The puppy on the receiving end usually yelps from the pain, causing the other one to stop biting. You can use this knowledge to your advantage.
If your puppy takes a bite on your finger or toe, you can use body language to make him believe he is hurting you (even if he isn’t). Scream in pain if he bites, creates a reaction that is similar to the yelping sound a bitten puppy makes.
After acting like you’re hurt, the pup will be inclined to release you. When he does, ignore him for about 30 seconds then continue playing with him.
Please don’t pull away your finger from the bite, as that could be more painful. It could also trigger your pup to go after your finger again.
You can also express your pain by saying “Ow”, or “bad dog”.
If after you resume playing with your puppy he keeps his bites soft, then you’ve made some progress. Though you shouldn’t expect instant results, as dog training takes time.
The purpose of your training is to teach him that he doesn’t get to play with you if he bites hard, but he can have all the playtime in the world if he goes gentle.
Keep up the training until he learns that mouthing without biting is the only way the two of you can play.

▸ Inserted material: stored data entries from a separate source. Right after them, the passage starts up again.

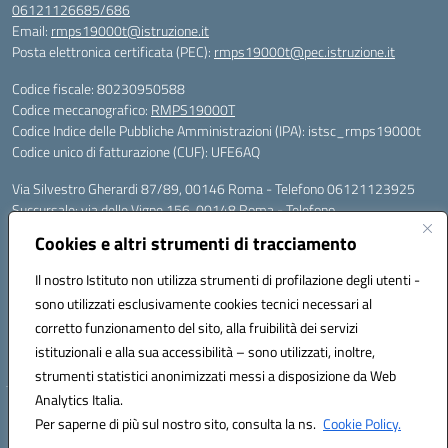
06121126685/686
Email:
rmps19000t@istruzione.it
Posta elettronica certificata (PEC):
rmps19000t@pec.istruzione.it
Codice fiscale: 80230950588
Codice meccanografico:
RMPS19000T
Codice Indice delle Pubbliche Amministrazioni (IPA): istsc_rmps19000t
Codice unico di fatturazione (CUF): UFE6AQ
Via Silvestro Gherardi 87/89, 00146 Roma - Telefono 06121123925
Succursale: via delle Vigne 156, 00148 Roma - Telefono
06121126685/86
Cookies e altri strumenti di tracciamento
Mail: rmps19000t@istruzione.it - PEC: rmps19000t@pec.istruzione.it
Per contatti con il Dirigente Scolastico, utilizzare esclusivamente
Il nostro Istituto non utilizza strumenti di profilazione degli utenti -
l'indirizzo mail rmps19000t@istruzione.it
sono utilizzati esclusivamente cookies tecnici necessari al
Codice univoco ufficio: UFE6AQ
corretto funzionamento del sito, alla fruibilità dei servizi
Codice meccanografico: RMPS19000T
istituzionali e alla sua accessibilità – sono utilizzati, inoltre,
Codice fiscale: 80230950588
strumenti statistici anonimizzati messi a disposizione da Web
Analytics Italia.
Hosting & Powered by 3D Solution S.r.l.
Per saperne di più sul nostro sito, consulta la ns.
Cookie Policy.
Concept & Design by Designers Italia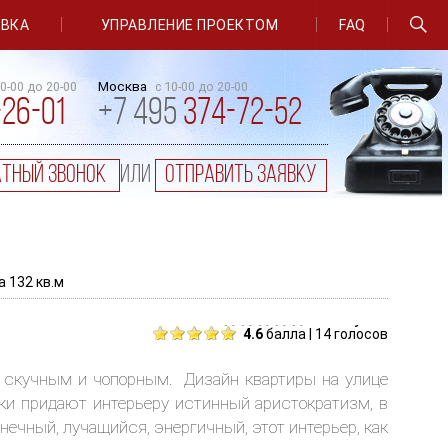
ОВКА
УПРАВЛЕНИЕ ПРОЕКТОМ
FAQ
Москва
10-00 до 20-00
с 10-00 до 20-00
-26-01
+7 495
374-72-52
атный звонок
или
отправить заявку
а 132 кв.м
голосуйте
4.6
балла | 14 голосов
 скучным и чопорным. Дизайн квартиры на улице
ики придают интерьеру истинный аристократизм, в
ечный, лучащийся, энергичный, этот интерьер, как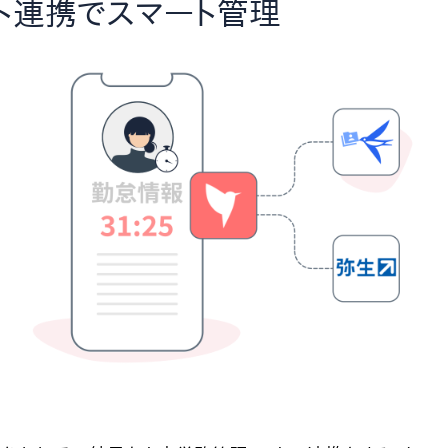
ト連携でスマート管理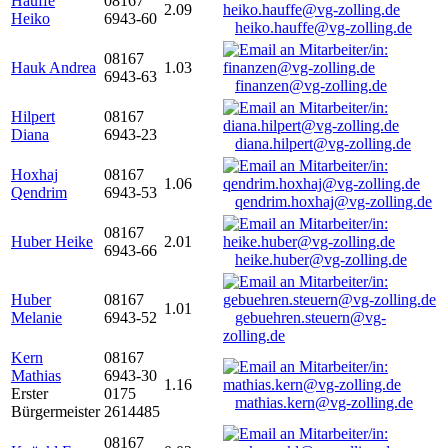
Hauffe
08167
2.09
Heiko
6943-60
heiko.hauffe@vg-zolling.de
08167
Hauk Andrea
1.03
6943-63
finanzen@vg-zolling.de
Hilpert
08167
Diana
6943-23
diana.hilpert@vg-zolling.de
Hoxhaj
08167
1.06
Qendrim
6943-53
qendrim.hoxhaj@vg-zolling.de
08167
Huber Heike
2.01
6943-66
heike.huber@vg-zolling.de
Huber
08167
1.01
Melanie
6943-52
gebuehren.steuern@vg-
zolling.de
Kern
08167
Mathias
6943-30
1.16
Erster
0175
mathias.kern@vg-zolling.de
Bürgermeister
2614485
08167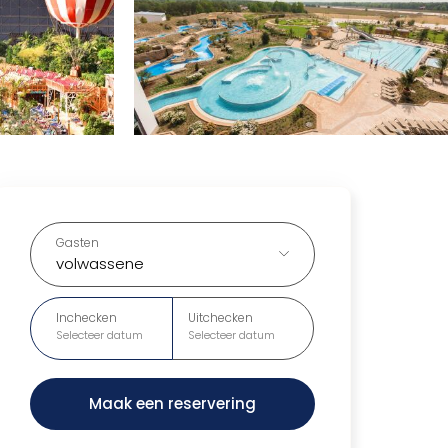
Gasten
volwassene
Inchecken
Uitchecken
Selecteer datum
Selecteer datum
Maak een reservering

Give Him Something Else to Bite on
If you can redirect your dog’s bite to something else, then his urge to bite human skin will be reduced.
The first thing you need to do is let him know that it’s not okay to bite your skin by pulling your arm or leg away anytime he tries to bite. By doing this constantly, he will understand that you don’t like his mouth making contact with your skin.
You can get a chew toy and give it to him anytime he tries to bite. Keep waving it at him until he is tempted to bite, that is if he doesn’t go after it immediately.
Be sure to buy a chew toy that can match your pup’s level of destruction. If he destroys a chew toy in a matter of minutes, then you need to buy one that is much stronger so that it can last.
A chew toy made of hard rubber and plastic is your best bet.
You can also satisfy his biting needs by using non-contact games, such as tug-of-war and fetch.
These games will keep your pup pre-occupied with biting other items, but not your body parts.
We have to mention though, it is very important that you teach your puppy to let go of the play items during, and when the game is over.
Use authoritative voice commands like “let go” or “leave it” to let him know it’s time to release the item. Failure to teach him this may cause you more problems later, as he may become aggressive anytime you try to take something from his mouth.
Let Him Spend Time with Other Dogs
If possible, have your neighbor’s dog come over your yard so your puppy can have a playmate. Vaccinated adult dogs are fine, but getting other puppies will be a better idea.
This will help your puppy become more social, and the other pups will let him know when the bites are too hard.
As we mentioned earlier, a puppy on the receiving end of a hard bite will yelp, and this will cause the biter to stop. When your pup bites harder than he’s supposed to, your neighbor’s dog will yelp, and he will be forced to stop.
If they resume playing and he bites hard again, the other pup may lose interest in playing with him. This will help him learn which bites are hard and which are soft.
Hire a Dog Behavior Expert
To be honest with you, some puppies are harder to train than others. If you employ all the above tactics and they all fail, then you may need to get an expert.
A behaviorist has had years of valuable experience dealing with both young and mature dogs and they will know exactly what to do regarding mouthing and biting in your young puppy.
Maybe you have been using unsuitable toys, or maybe you need to master your voice commands. Either way, an expert would know just what to do.
They could also recommend some deterrents that are available for sale in pet stores.
You will need to have a budget for their services though, as they don’t come cheap or free.
But hey, if it gets your puppy to stop biting then it’s money well spent.
Mouthing and biting are very common behaviors in puppies, but the habit should be curbed before they reach a mature age.